Sin embargo, deseaba ver a Geertruid por hablarle de sus progresos, y tenía otras cosas que decirle, pero Geertruid no aparecía por ningún sitio. Mal momento para esconderse.
Miguel envió mensajes a todas las tabernas posibles y visitó tales lugares aun a las horas más intempestivas, pero no encontró rastro de ella.
En una ocasión quiso el azar que topara con Hendrick, que descansaba ociosamente cerca del Damrack. Estaba apoyado contra una pared, ocupado en fumar su pipa, contemplando a los hombres y mujeres que pasaban.
– Eh, judío -lo llamó, chupó su pipa y echó humo cordialmente en dirección a Miguel.

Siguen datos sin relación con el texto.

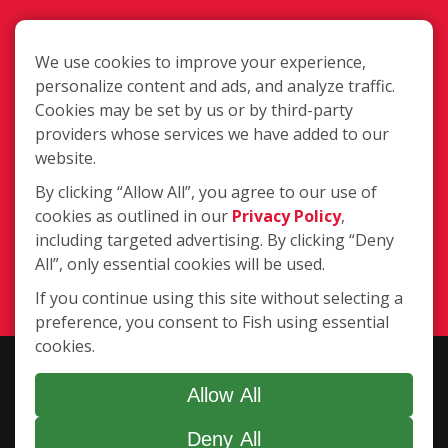
We use cookies to improve your experience,
personalize content and ads, and analyze traffic.
Cookies may be set by us or by third-party
2500 NE 2nd St., Minneapolis MN
providers whose services we have added to our
55418
website.
By clicking “Allow All”, you agree to our use of
cookies as outlined in our
Privacy Policy
,
(763) 391-4200
including targeted advertising. By clicking “Deny
All”, only essential cookies will be used.
Login
If you continue using this site without selecting a
preference, you consent to Fish using essential
cookies.
Copyright ©2026 Fish Window Cleaning. All rights reserved. | Each
location is independently owned and operated. The core services
Allow All
include commercial and residential window cleaning. Additional
Deny All
services may be offered by some but not all franchised locations.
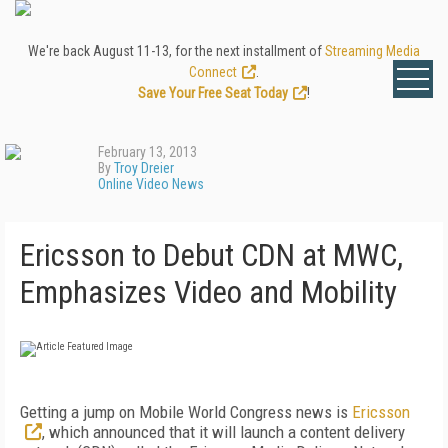
We're back August 11-13, for the next installment of
Streaming Media
Connect
.
Save Your Free Seat Today
!
February 13, 2013
By
Troy Dreier
Online Video News
Ericsson to Debut CDN at MWC,
Emphasizes Video and Mobility
Getting a jump on Mobile World Congress news is
Ericsson
, which announced that it will launch a content delivery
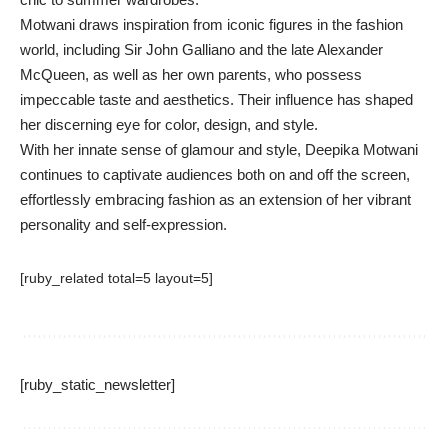
Motwani draws inspiration from iconic figures in the fashion
world, including Sir John Galliano and the late Alexander
McQueen, as well as her own parents, who possess
impeccable taste and aesthetics. Their influence has shaped
her discerning eye for color, design, and style.
With her innate sense of glamour and style, Deepika Motwani
continues to captivate audiences both on and off the screen,
effortlessly embracing fashion as an extension of her vibrant
personality and self-expression.
[ruby_related total=5 layout=5]
[ruby_static_newsletter]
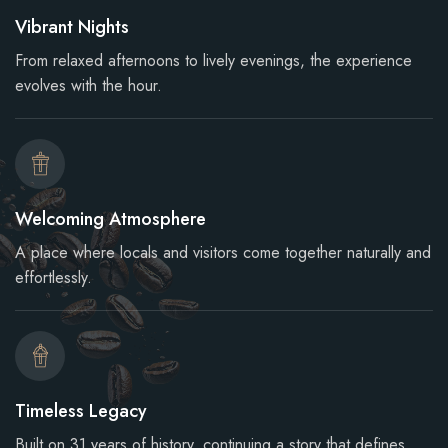
Vibrant Nights
From relaxed afternoons to lively evenings, the experience
evolves with the hour.
Welcoming Atmosphere
A place where locals and visitors come together naturally and
effortlessly.
Timeless Legacy
Built on 31 years of history, continuing a story that defines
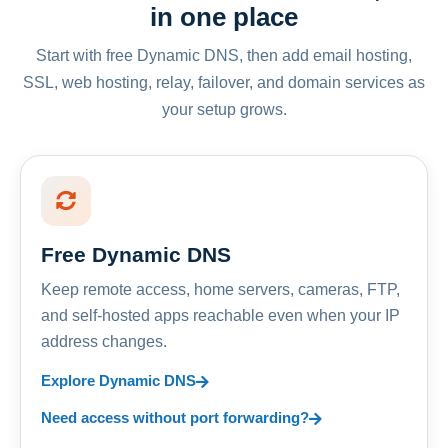
in one place
Start with free Dynamic DNS, then add email hosting,
SSL, web hosting, relay, failover, and domain services as
your setup grows.
Free Dynamic DNS
Keep remote access, home servers, cameras, FTP,
and self-hosted apps reachable even when your IP
address changes.
Explore Dynamic DNS
Need access without port forwarding?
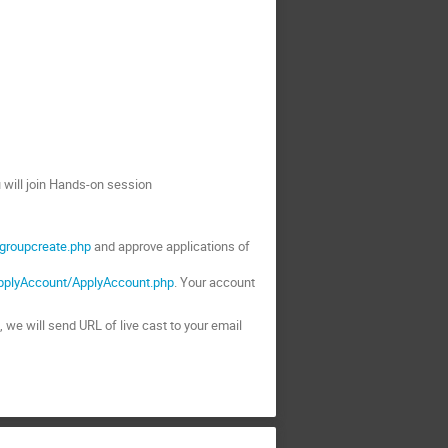
ou will join Hands-on session
/groupcreate.php
and approve applications of
ApplyAccount/ApplyAccount.php
. Your account
m, we will send URL of live cast to your email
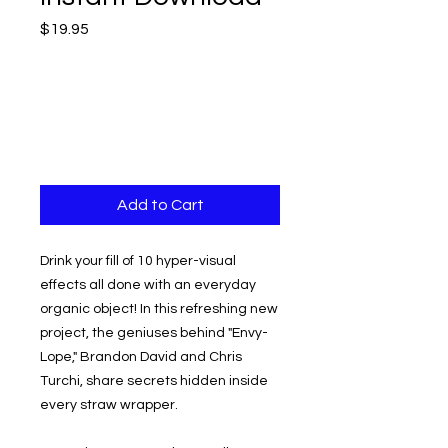
Price
$19.95
Add to Cart
Drink your fill of 10 hyper-visual
effects all done with an everyday
organic object! In this refreshing new
project, the geniuses behind "Envy-
Lope," Brandon David and Chris
Turchi, share secrets hidden inside
every straw wrapper.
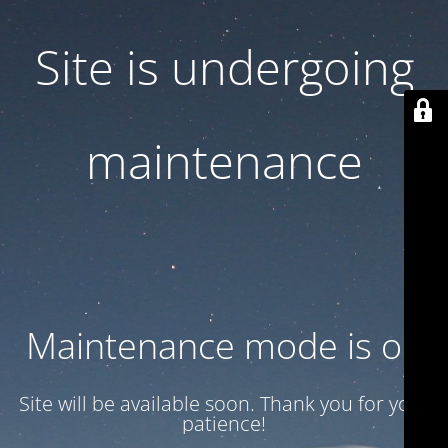
Site is undergoing
maintenance
Maintenance mode is on
Site will be available soon. Thank you for your
patience!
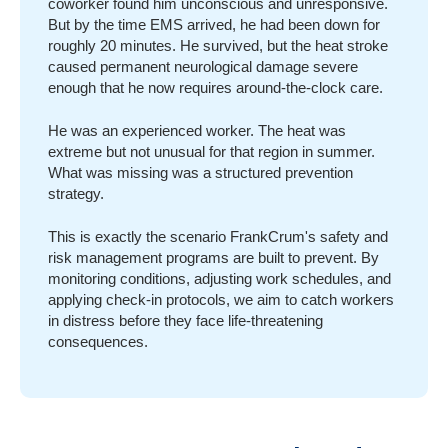
coworker found him unconscious and unresponsive.
But by the time EMS arrived, he had been down for
roughly 20 minutes. He survived, but the heat stroke
caused permanent neurological damage severe
enough that he now requires around-the-clock care.
He was an experienced worker. The heat was
extreme but not unusual for that region in summer.
What was missing was a structured prevention
strategy.
This is exactly the scenario FrankCrum's safety and
risk management programs are built to prevent. By
monitoring conditions, adjusting work schedules, and
applying check-in protocols, we aim to catch workers
in distress before they face life-threatening
consequences.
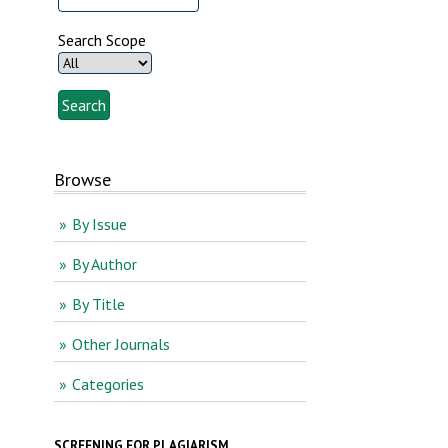
Search Scope
Browse
By Issue
By Author
By Title
Other Journals
Categories
SCREENING FOR PLAGIARISM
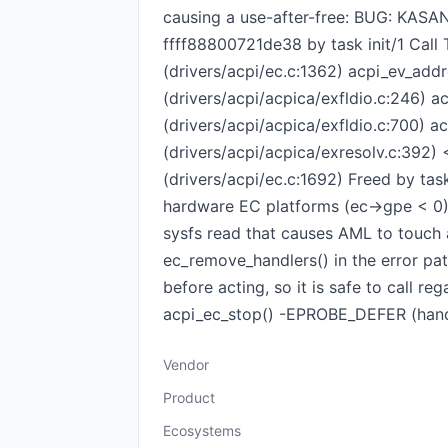
causing a use-after-free: BUG: KASAN:
ffff88800721de38 by task init/1 Call
(drivers/acpi/ec.c:1362) acpi_ev_add
(drivers/acpi/acpica/exfldio.c:246) a
(drivers/acpi/acpica/exfldio.c:700) a
(drivers/acpi/acpica/exresolv.c:392) 
(drivers/acpi/ec.c:1692) Freed by tas
hardware EC platforms (ec->gpe < 0) 
sysfs read that causes AML to touch a
ec_remove_handlers() in the error pa
before acting, so it is safe to call r
acpi_ec_stop() -EPROBE_DEFER (handl
Vendor
Product
Ecosystems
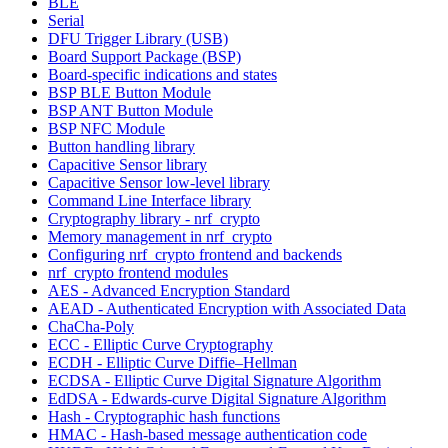
BLE
Serial
DFU Trigger Library (USB)
Board Support Package (BSP)
Board-specific indications and states
BSP BLE Button Module
BSP ANT Button Module
BSP NFC Module
Button handling library
Capacitive Sensor library
Capacitive Sensor low-level library
Command Line Interface library
Cryptography library - nrf_crypto
Memory management in nrf_crypto
Configuring nrf_crypto frontend and backends
nrf_crypto frontend modules
AES - Advanced Encryption Standard
AEAD - Authenticated Encryption with Associated Data
ChaCha-Poly
ECC - Elliptic Curve Cryptography
ECDH - Elliptic Curve Diffie–Hellman
ECDSA - Elliptic Curve Digital Signature Algorithm
EdDSA - Edwards-curve Digital Signature Algorithm
Hash - Cryptographic hash functions
HMAC - Hash-based message authentication code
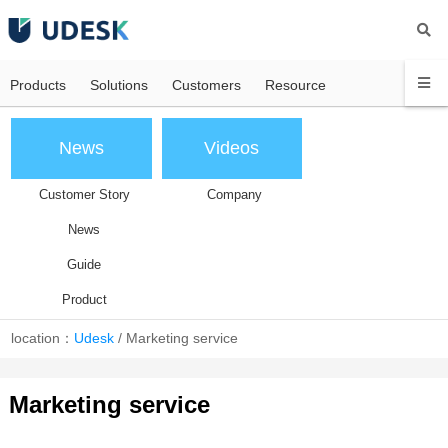
Products
Solutions
Customers
Resource
News
Videos
Customer Story
Company
News
Guide
Product
location：
Udesk
/
Marketing service
Marketing service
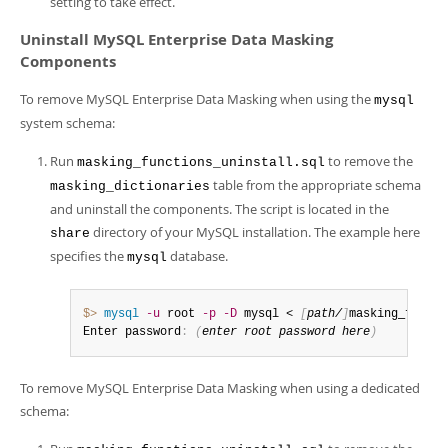
setting to take effect.
Uninstall MySQL Enterprise Data Masking
Components
To remove MySQL Enterprise Data Masking when using the
mysql
system schema:
Run
to remove the
masking_functions_uninstall.sql
table from the appropriate schema
masking_dictionaries
and uninstall the components. The script is located in the
directory of your MySQL installation. The example here
share
specifies the
database.
mysql
$> 
mysql
-u
 root 
-p
-D
 mysql < 
[
path/
]
masking_functi
Enter password
:
(
enter root password here
)
To remove MySQL Enterprise Data Masking when using a dedicated
schema:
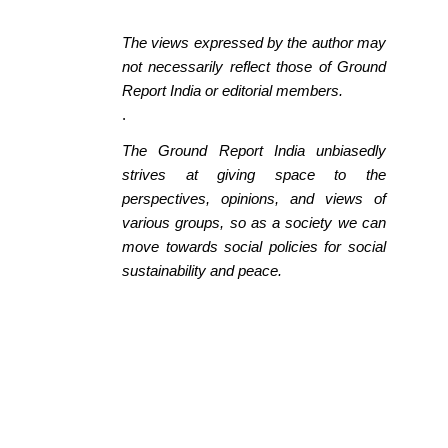
The views expressed by the author may
not necessarily reflect those of Ground
Report India or editorial members.
.
The Ground Report India unbiasedly
strives at giving space to the
perspectives, opinions, and views of
various groups, so as a society we can
move towards social policies for social
sustainability and peace.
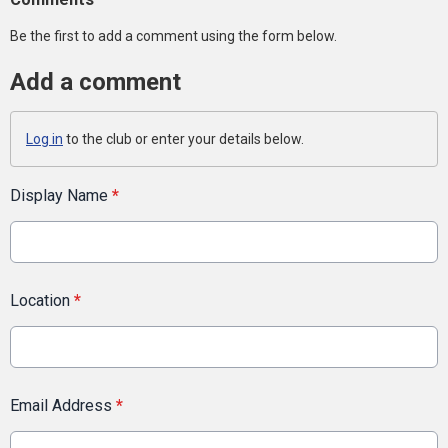
Be the first to add a comment using the form below.
Add a comment
Log in
to the club or enter your details below.
Display Name
*
Location
*
Email Address
*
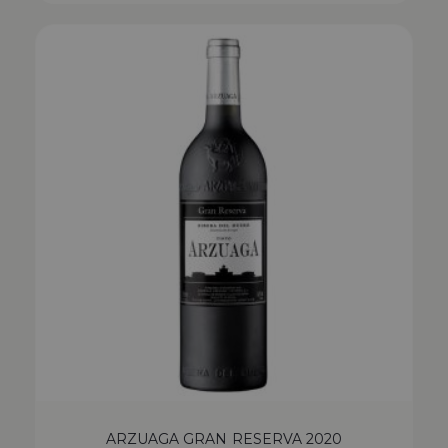
ARZUAGA GRAN RESERVA 2020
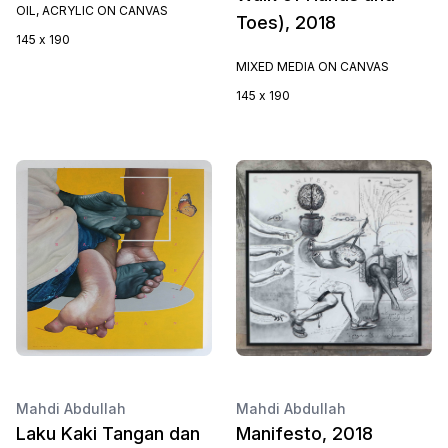
OIL, ACRYLIC ON CANVAS
Toes), 2018
145 x 190
MIXED MEDIA ON CANVAS
145 x 190
Mahdi Abdullah
Mahdi Abdullah
Laku Kaki Tangan dan
Manifesto, 2018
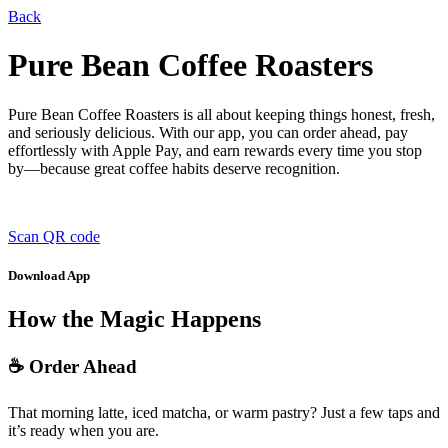
Back
Pure Bean Coffee Roasters
Pure Bean Coffee Roasters is all about keeping things honest, fresh,
and seriously delicious. With our app, you can order ahead, pay
effortlessly with Apple Pay, and earn rewards every time you stop
by—because great coffee habits deserve recognition.
Scan QR code
Download App
How the Magic Happens
☕ Order Ahead
That morning latte, iced matcha, or warm pastry? Just a few taps and
it’s ready when you are.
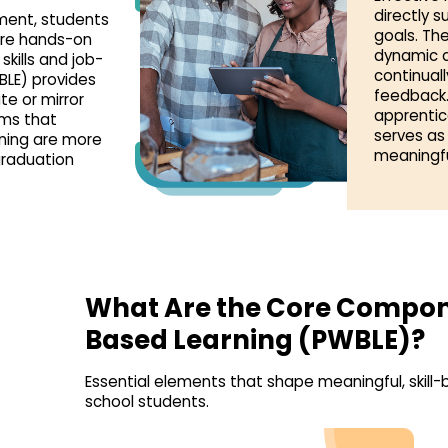
directly 
yment, students
goals. The
ire hands-on
dynamic a
kills and job-
continual
BLE) provides
feedback.
te or mirror
apprentic
rms that
serves as
rning are more
meaningfu
graduation
What Are the Core Compon
Based Learning (PWBLE)?
Essential elements that shape meaningful, skill-b
school students.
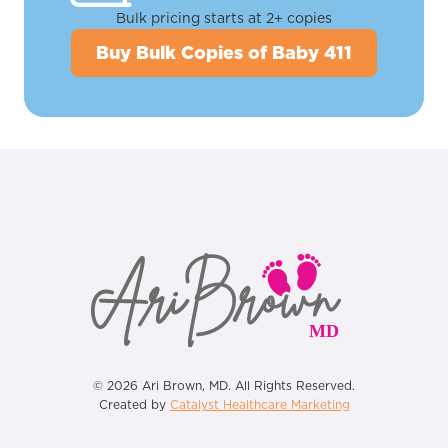
Bulk pricing starts at 2+ copies
Buy Bulk Copies of Baby 411
© 2026 Ari Brown, MD. All Rights Reserved.
Created by
Catalyst Healthcare Marketing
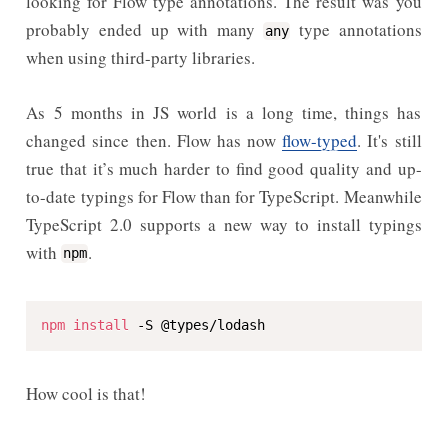
looking for Flow type annotations. The result was you
probably ended up with many
type annotations
any
when using third-party libraries.
As 5 months in JS world is a long time, things has
changed since then. Flow has now
flow-typed
. It's still
true that it’s much harder to find good quality and up-
to-date typings for Flow than for TypeScript. Meanwhile
TypeScript 2.0 supports a new way to install typings
with
.
npm
npm
install
 -S @types/lodash
How cool is that!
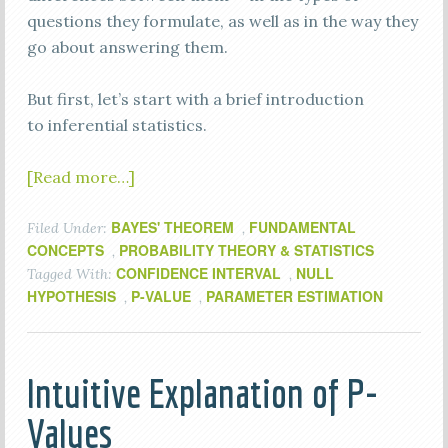
questions they formulate, as well as in the way they
go about answering them.
But first, let’s start with a brief introduction
to inferential statistics.
[Read more…]
BAYES' THEOREM
FUNDAMENTAL
Filed Under:
,
CONCEPTS
PROBABILITY THEORY & STATISTICS
,
CONFIDENCE INTERVAL
NULL
Tagged With:
,
HYPOTHESIS
P-VALUE
PARAMETER ESTIMATION
,
,
Intuitive Explanation of P-
Values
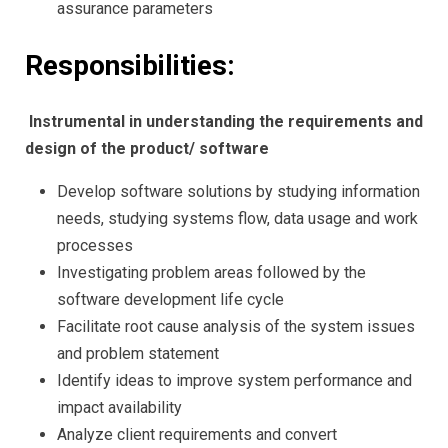
assurance parameters
Responsibilities:
Instrumental in understanding the requirements and
design of the product/ software
Develop software solutions by studying information
needs, studying systems flow, data usage and work
processes
Investigating problem areas followed by the
software development life cycle
Facilitate root cause analysis of the system issues
and problem statement
Identify ideas to improve system performance and
impact availability
Analyze client requirements and convert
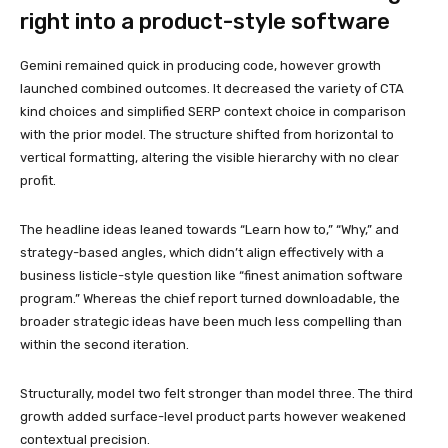
right into a product-style software
Gemini remained quick in producing code, however growth
launched combined outcomes. It decreased the variety of CTA
kind choices and simplified SERP context choice in comparison
with the prior model. The structure shifted from horizontal to
vertical formatting, altering the visible hierarchy with no clear
profit.
The headline ideas leaned towards “Learn how to,” “Why,” and
strategy-based angles, which didn’t align effectively with a
business listicle-style question like “finest animation software
program.” Whereas the chief report turned downloadable, the
broader strategic ideas have been much less compelling than
within the second iteration.
Structurally, model two felt stronger than model three. The third
growth added surface-level product parts however weakened
contextual precision.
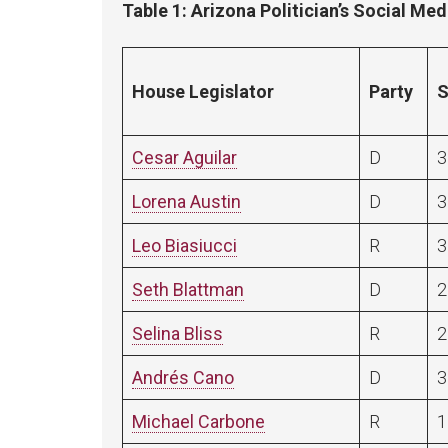
Table 1: Arizona Politician’s Social Me
House Legislator
Party
S
Cesar Aguilar
D
3
Lorena Austin
D
3
Leo Biasiucci
R
3
Seth Blattman
D
2
Selina Bliss
R
2
Andrés Cano
D
3
Michael Carbone
R
1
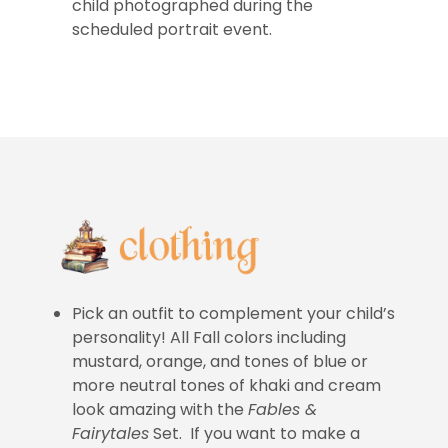
child photographed during the
scheduled portrait event.
Pick an outfit to complement your child’s
personality! All Fall colors including
mustard, orange, and tones of blue or
more neutral tones of khaki and cream
look amazing with the
Fables &
Fairytales
Set. If you want to make a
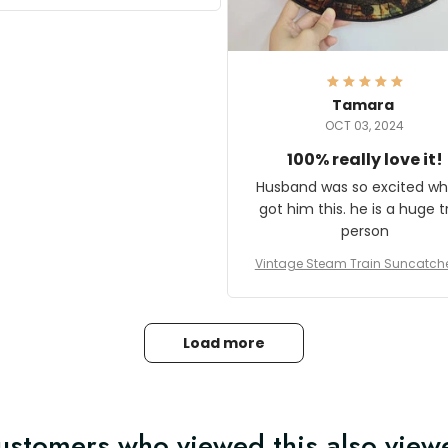
it and most wanted to know
here they could get one.
hanks for actually being a
legitimate company and
offering quality products.
Tamara
OCT 03, 2024
100% really love it!
Husband was so excited wh
got him this. he is a huge t
person
Vintage Steam Train Suncatch
stalgic Locomotive Theme Hom
coration
Load more
ustomers who viewed this also view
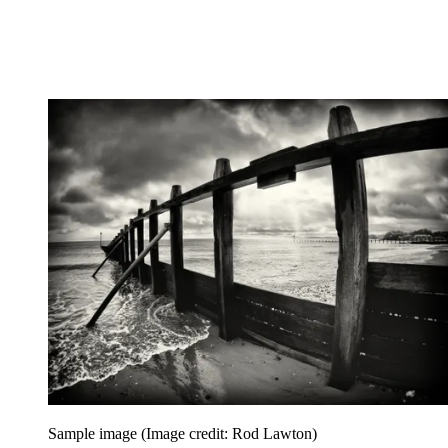
Sample image
(Image credit: Rod Lawton)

Miguel vaciló un momento, pensando si acaso podía hacer como que no había visto ni oído a Hendrick. No, no podía.
– ¿Qué nuevas podéis darme de la señora Damhuis? -preguntó.
– ¿Cómo? -preguntó el otro-. ¿No preguntáis por mi salud? Me herís.
– Lamento lo de vuestra herida -dijo Miguel. Con el tiempo había aprendido a manejarse con la retórica de Hendrick haciendo que la tomaba en serio.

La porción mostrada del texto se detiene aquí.